#### Instructions to follow:
Each record that follows should be repeated exactly, with no pictures carried over.

Extracted page text data:
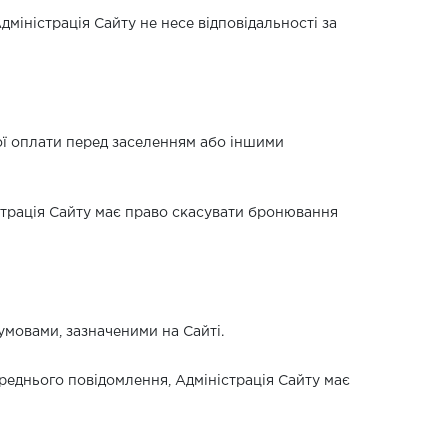
дміністрація Сайту не несе відповідальності за
ної оплати перед заселенням або іншими
істрація Сайту має право скасувати бронювання
умовами, зазначеними на Сайті.
ереднього повідомлення, Адміністрація Сайту має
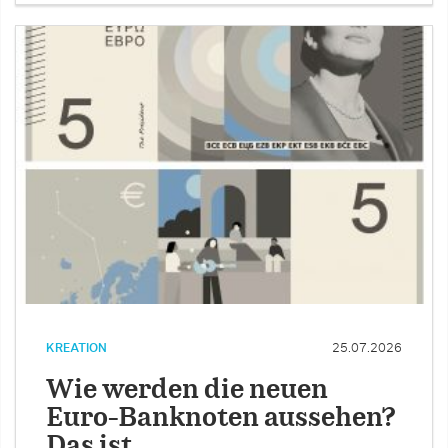
KREATION
25.07.2026
Wie werden die neuen
Euro-Banknoten aussehen?
Das ist …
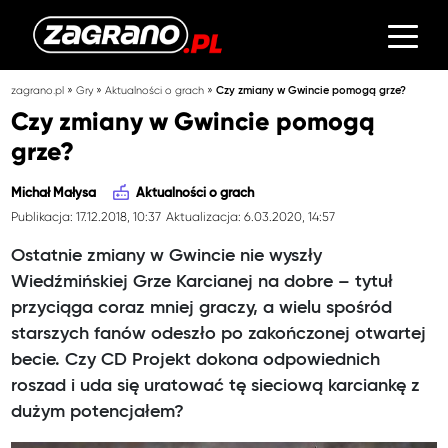
»
»
»
zagrano.pl
Gry
Aktualności o grach
Czy zmiany w Gwincie pomogą grze?
Czy zmiany w Gwincie pomogą
grze?
Michał Małysa
Aktualności o grach
Publikacja: 17.12.2018, 10:37
Aktualizacja: 6.03.2020, 14:57
Ostatnie zmiany w Gwincie nie wyszły
Wiedźmińskiej Grze Karcianej na dobre – tytuł
przyciąga coraz mniej graczy, a wielu spośród
starszych fanów odeszło po zakończonej otwartej
becie. Czy CD Projekt dokona odpowiednich
roszad i uda się uratować tę sieciową karciankę z
dużym potencjałem?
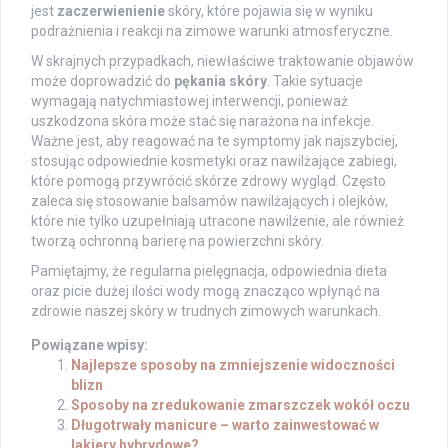
jest
zaczerwienienie
skóry, które pojawia się w wyniku
podrażnienia i reakcji na zimowe warunki atmosferyczne.
W skrajnych przypadkach, niewłaściwe traktowanie objawów
może doprowadzić do
pękania skóry
. Takie sytuacje
wymagają natychmiastowej interwencji, ponieważ
uszkodzona skóra może stać się narażona na infekcje.
Ważne jest, aby reagować na te symptomy jak najszybciej,
stosując odpowiednie kosmetyki oraz nawilżające zabiegi,
które pomogą przywrócić skórze zdrowy wygląd. Często
zaleca się stosowanie balsamów nawilżających i olejków,
które nie tylko uzupełniają utracone nawilżenie, ale również
tworzą ochronną barierę na powierzchni skóry.
Pamiętajmy, że regularna pielęgnacja, odpowiednia dieta
oraz picie dużej ilości wody mogą znacząco wpłynąć na
zdrowie naszej skóry w trudnych zimowych warunkach.
Powiązane wpisy:
Najlepsze sposoby na zmniejszenie widoczności
blizn
Sposoby na zredukowanie zmarszczek wokół oczu
Długotrwały manicure – warto zainwestować w
lakiery hybrydowe?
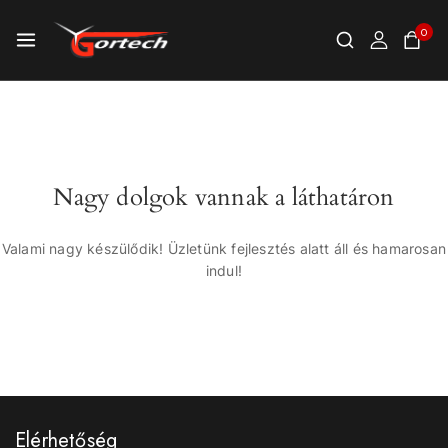
0
Nagy dolgok vannak a láthatáron
Valami nagy készülődik! Üzletünk fejlesztés alatt áll és hamarosan
indul!
Elérhetőség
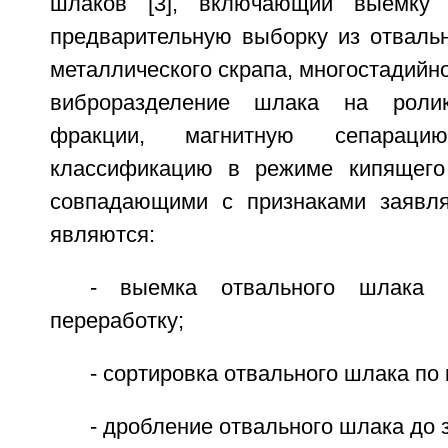
шлаков [3], включающий выемку 
предварительную выборку из отвальн
металлического скрапа, многостадийн
виброразделение шлака на роли
фракции, магнитную сепарац
классификацию в режиме кипящего 
совпадающими с признаками заявля
являются:
- выемка отвального шлака
переработку;
- сортировка отвального шлака по 
- дробление отвального шлака до 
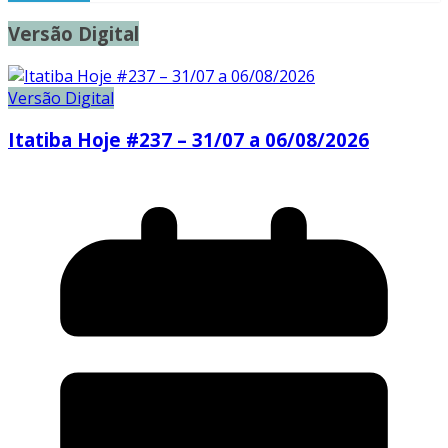
Versão Digital
Versão Digital
Itatiba Hoje #237 – 31/07 a 06/08/2026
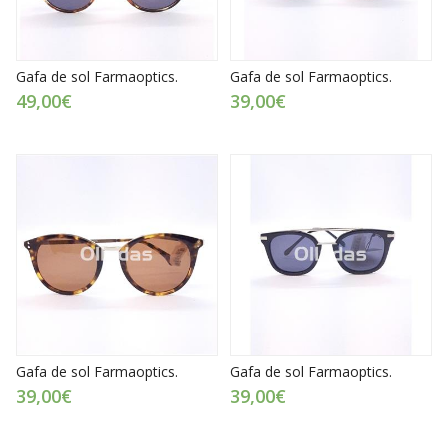
Gafa de sol Farmaoptics.
Gafa de sol Farmaoptics.
49,00€
39,00€
Gafa de sol Farmaoptics.
Gafa de sol Farmaoptics.
39,00€
39,00€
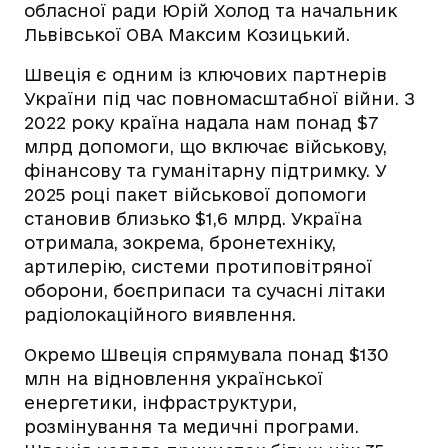
обласної ради Юрій Холод та начальник
Львівської ОВА Максим Козицький.
Швеція є одним із ключових партнерів
України під час повномасштабної війни. З
2022 року країна надала нам понад $7
млрд допомоги, що включає військову,
фінансову та гуманітарну підтримку. У
2025 році пакет військової допомоги
становив близько $1,6 млрд. Україна
отримала, зокрема, бронетехніку,
артилерію, системи протиповітряної
оборони, боєприпаси та сучасні літаки
радіолокаційного виявлення.
Окремо Швеція спрямувала понад $130
млн на відновлення української
енергетики, інфраструктури,
розмінування та медичні програми.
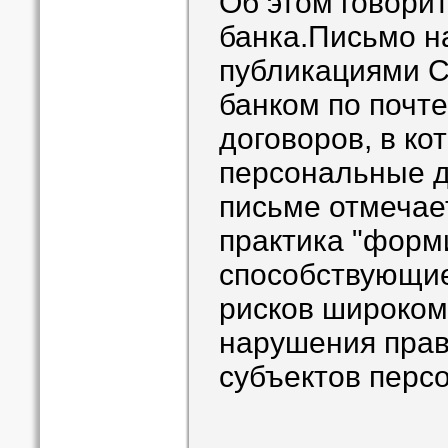
Об этом говори
банка.Письмо н
публикациями 
банком по почте
договоров, в ко
персональные д
письме отмечае
практика "форм
способствующи
рисков широко
нарушения прав
субъектов перс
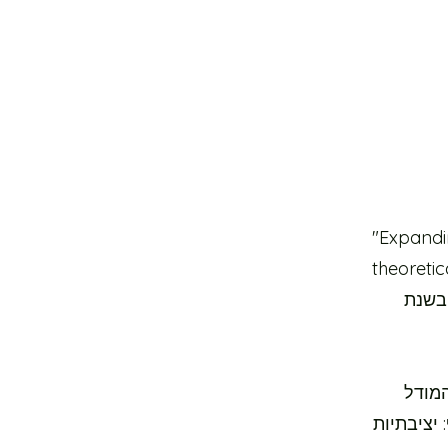
"Expandi
theoretic
פורסם על ידי כתב העט המדעי Elsevier Medical Hypothesis בשנת
199 (2). בהרחבת המודל
 יציבתיות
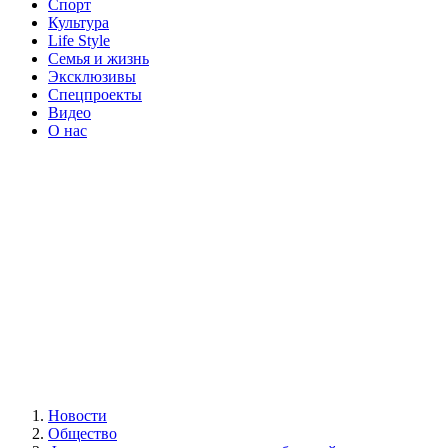
Спорт
Культура
Life Style
Семья и жизнь
Эксклюзивы
Спецпроекты
Видео
О нас
Новости
Общество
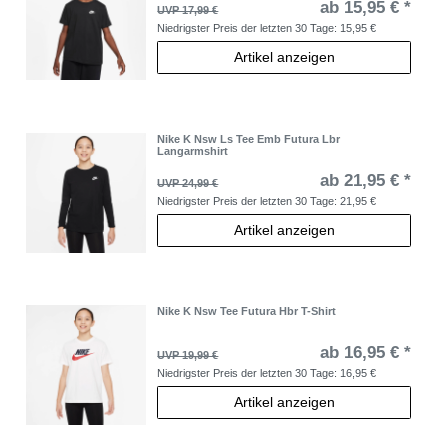
ab 15,95 € *
UVP 17,99 €
Niedrigster Preis der letzten 30 Tage:
15,95 €
Artikel anzeigen
Nike K Nsw Ls Tee Emb Futura Lbr
Langarmshirt
ab 21,95 € *
UVP 24,99 €
Niedrigster Preis der letzten 30 Tage:
21,95 €
Artikel anzeigen
Nike K Nsw Tee Futura Hbr T-Shirt
ab 16,95 € *
UVP 19,99 €
Niedrigster Preis der letzten 30 Tage:
16,95 €
Artikel anzeigen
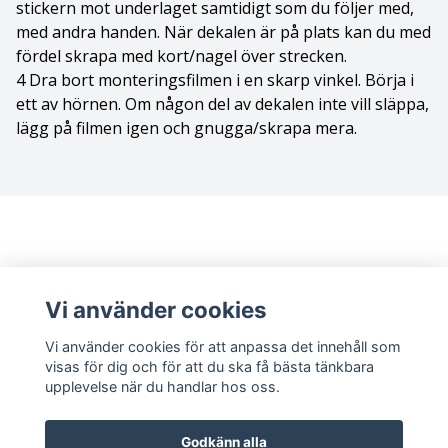
stickern mot underlaget samtidigt som du följer med,
med andra handen. När dekalen är på plats kan du med
Cane Corso
fördel skrapa med kort/nagel över strecken.
4 Dra bort monteringsfilmen i en skarp vinkel. Börja i
Cairnterrier
ett av hörnen. Om någon del av dekalen inte vill släppa,
lägg på filmen igen och gnugga/skrapa mera.
Cava-Chin
Cavalier king Charles spaniel
Cavapoo
Chihuahua
Vi använder cookies
Chihuahua Långhårig
Vi använder cookies för att anpassa det innehåll som
visas för dig och för att du ska få bästa tänkbara
Chinese Crested
upplevelse när du handlar hos oss.
Sociala medier
Chinese crested - powder puff
Facebook
Instagram
Godkänn alla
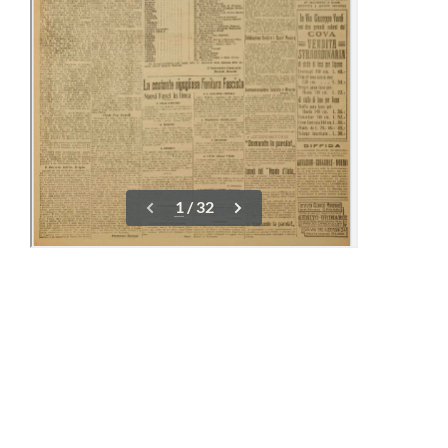
16-21 Maggio
01-08 Giugno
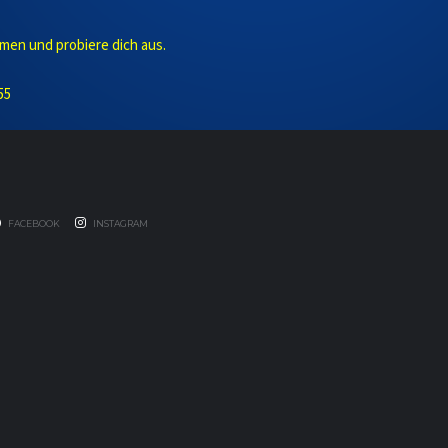
men und probiere dich aus.
55
FACEBOOK
INSTAGRAM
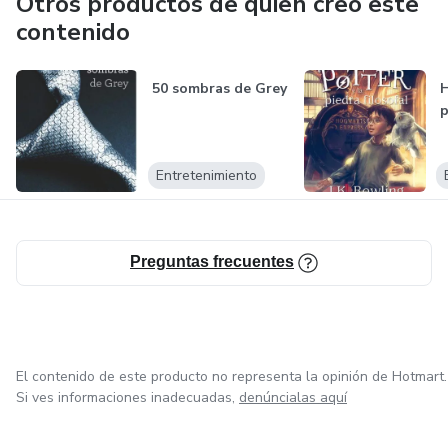
Otros productos de quien creó este
contenido
50 sombras de Grey
H
p
Entretenimiento
Preguntas frecuentes
El contenido de este producto no representa la opinión de Hotmart.
Si ves informaciones inadecuadas,
denúncialas aquí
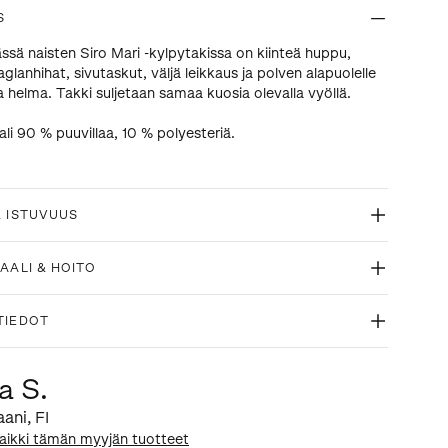
S
sä naisten Siro Mari -kylpytakissa on kiinteä huppu,
aglanhihat, sivutaskut, väljä leikkaus ja polven alapuolelle
a helma. Takki suljetaan samaa kuosia olevalla vyöllä.
ali 90 % puuvillaa, 10 % polyesteriä.
& ISTUVUUS
AALI & HOITO
TIEDOT
a S.
aani
,
FI
aikki tämän myyjän tuotteet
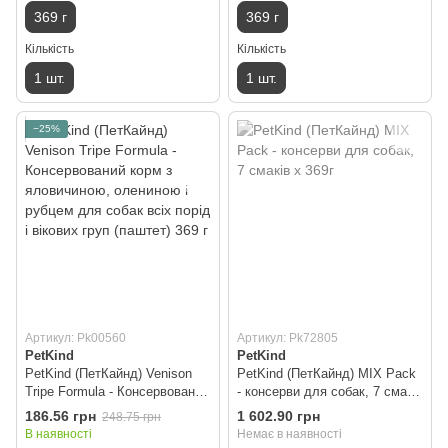
369 г
369 г
Кількість
Кількість
1 шт.
1 шт.
−25%
Артикул: Pk00560
Артикул: Pk72805
PetKind
PetKind
PetKind (ПетКайнд) Venison
PetKind (ПетКайнд) MIX Pack
Tripe Formula - Консервований
- консерви для собак, 7 смаків
корм з яловичиною, олениною
х 369г
186.56 грн
1 602.90 грн
248.75 грн
і рубцем для собак всіх порід
В наявності
Немає в наявності
і вікових груп (паштет) 369 г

#### Task output:
дміністрація Сайту не несе відповідальності за
ної оплати перед заселенням або іншими
істрація Сайту має право скасувати бронювання
умовами, зазначеними на Сайті.
ереднього повідомлення, Адміністрація Сайту має
KREATION
25.07.2026
Wie werden die neuen
Euro-Banknoten aussehen?
Das ist …
»
»
»
zagrano.pl
Gry
Aktualności o grach
Czy zmiany w Gwincie pomogą grze?
Czy zmiany w Gwincie pomogą
grze?
Michał Małysa
Aktualności o grach
Publikacja: 17.12.2018, 10:37
Aktualizacja: 6.03.2020, 14:57
Ostatnie zmiany w Gwincie nie wyszły
Wiedźmińskiej Grze Karcianej na dobre – tytuł
przyciąga coraz mniej graczy, a wielu spośród
starszych fanów odeszło po zakończonej otwartej
becie. Czy CD Projekt dokona odpowiednich
roszad i uda się uratować tę sieciową karciankę z
dużym potencjałem?
jest
zaczerwienienie
skóry, które pojawia się w wyniku
podrażnienia i reakcji na zimowe warunki atmosferyczne.
W skrajnych przypadkach, niewłaściwe traktowanie objawów
może doprowadzić do
pękania skóry
. Takie sytuacje
wymagają natychmiastowej interwencji, ponieważ
uszkodzona skóra może stać się narażona na infekcje.
Ważne jest, aby reagować na te symptomy jak najszybciej,
stosując odpowiednie kosmetyki oraz nawilżające zabiegi,
które pomogą przywrócić skórze zdrowy wygląd. Często
zaleca się stosowanie balsamów nawilżających i olejków,
które nie tylko uzupełniają utracone nawilżenie, ale również
tworzą ochronną barierę na powierzchni skóry.
Pamiętajmy, że regularna pielęgnacja, odpowiednia dieta
oraz picie dużej ilości wody mogą znacząco wpłynąć na
zdrowie naszej skóry w trudnych zimowych warunkach.
Powiązane wpisy:
Najlepsze sposoby na zmniejszenie widoczności
blizn
Sposoby na zredukowanie zmarszczek wokół oczu
Długotrwały manicure – warto zainwestować w
lakiery hybrydowe?
0
Nagy dolgok vannak a láthatáron
Valami nagy készülődik! Üzletünk fejlesztés alatt áll és hamarosan
indul!
Elérhetőség
шлаков [3], включающий выемку 
предварительную выборку из отвальн
металлического скрапа, многостадийн
виброразделение шлака на роли
фракции, магнитную сепарац
классификацию в режиме кипящего 
совпадающими с признаками заявля
являются:
- выемка отвального шлака
переработку;
- сортировка отвального шлака по 
- дробление отвального шлака до 
Versão Digital
Versão Digital
Itatiba Hoje #237 – 31/07 a 06/08/2026
Gafa de sol Farmaoptics.
Gafa de sol Farmaoptics.
49,00€
39,00€
Gafa de sol Farmaoptics.
Gafa de sol Farmaoptics.
39,00€
39,00€
обласної ради Юрій Холод та начальник
Львівської ОВА Максим Козицький.
Швеція є одним із ключових партнерів
України під час повномасштабної війни. З
2022 року країна надала нам понад $7
млрд допомоги, що включає військову,
фінансову та гуманітарну підтримку. У
2025 році пакет військової допомоги
становив близько $1,6 млрд. Україна
отримала, зокрема, бронетехніку,
артилерію, системи протиповітряної
оборони, боєприпаси та сучасні літаки
радіолокаційного виявлення.
Окремо Швеція спрямувала понад $130
млн на відновлення української
енергетики, інфраструктури,
розмінування та медичні програми.
Об этом говори
банка.Письмо н
публикациями 
банком по почте
договоров, в ко
персональные д
письме отмечае
практика "форм
способствующи
рисков широко
нарушения прав
субъектов перс
"Expandi
theoretic
פורסם על ידי כתב העט המדעי Elsevier Medical Hypothesis בשנת
199 (2). בהרחבת המודל
 יציבתיות
Спорт
Культура
Life Style
Семья и жизнь
Эксклюзивы
Спецпроекты
Видео
О нас
Новости
Общество
ab 15,95 € *
UVP 17,99 €
Niedrigster Preis der letzten 30 Tage:
15,95 €
Artikel anzeigen
Nike K Nsw Ls Tee Emb Futura Lbr
Langarmshirt
ab 21,95 € *
UVP 24,99 €
Niedrigster Preis der letzten 30 Tage:
21,95 €
Artikel anzeigen
Nike K Nsw Tee Futura Hbr T-Shirt
ab 16,95 € *
UVP 19,99 €
Niedrigster Preis der letzten 30 Tage:
16,95 €
Artikel anzeigen
stickern mot underlaget samtidigt som du följer med,
med andra handen. När dekalen är på plats kan du med
Cane Corso
fördel skrapa med kort/nagel över strecken.
4 Dra bort monteringsfilmen i en skarp vinkel. Börja i
Cairnterrier
ett av hörnen. Om någon del av dekalen inte vill släppa,
lägg på filmen igen och gnugga/skrapa mera.
Cava-Chin
Cavalier king Charles spaniel
Cavapoo
Chihuahua
Vi använder cookies
Chihuahua Långhårig
Vi använder cookies för att anpassa det innehåll som
visas för dig och för att du ska få bästa tänkbara
Chinese Crested
upplevelse när du handlar hos oss.
Sociala medier
Chinese crested - powder puff
Facebook
Instagram
Godkänn alla
16-21 Maggio
01-08 Giugno
men und probiere dich aus.
55
FACEBOOK
INSTAGRAM
Otros productos de quien creó este
contenido
50 sombras de Grey
H
p
Entretenimiento
Preguntas frecuentes
El contenido de este producto no representa la opinión de Hotmart.
Si ves informaciones inadecuadas,
denúncialas aquí
S
sä naisten Siro Mari -kylpytakissa on kiinteä huppu,
aglanhihat, sivutaskut, väljä leikkaus ja polven alapuolelle
a helma. Takki suljetaan samaa kuosia olevalla vyöllä.
ali 90 % puuvillaa, 10 % polyesteriä.
& ISTUVUUS
AALI & HOITO
TIEDOT
a S.
aani
,
FI
aikki tämän myyjän tuotteet
369 г
369 г
Кількість
Кількість
1 шт.
1 шт.
−25%
Артикул: Pk00560
Артикул: Pk72805
PetKind
PetKind
PetKind (ПетКайнд) Venison
PetKind (ПетКайнд) MIX Pack
Tripe Formula - Консервований
- консерви для собак, 7 смаків
корм з яловичиною, олениною
х 369г
186.56 грн
1 602.90 грн
248.75 грн
і рубцем для собак всіх порід
В наявності
Немає в наявності
і вікових груп (паштет) 369 г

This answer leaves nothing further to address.